====== DATA
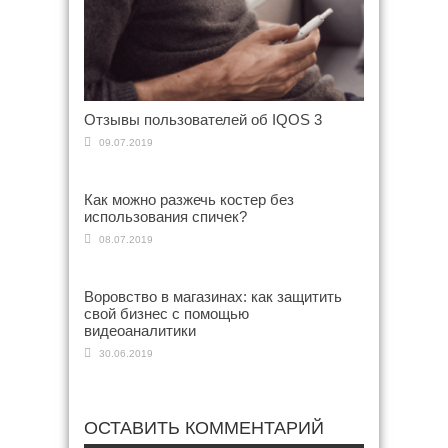
Отзывы пользователей об IQOS 3
09.07.2019
Как можно разжечь костер без
использования спичек?
08.07.2019
Воровство в магазинах: как защитить
свой бизнес с помощью
видеоаналитики
30.06.2019
ОСТАВИТЬ КОММЕНТАРИЙ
============
EXERCISE BRIEF: Everything from the line that contains "Воровство в магазинах: как защитить" through the final line of the listing is to be restated word for word, and nothing more.

ANSWER BOX:
Воровство в магазинах: как защитить
свой бизнес с помощью
видеоаналитики
30.06.2019
ОСТАВИТЬ КОММЕНТАРИЙ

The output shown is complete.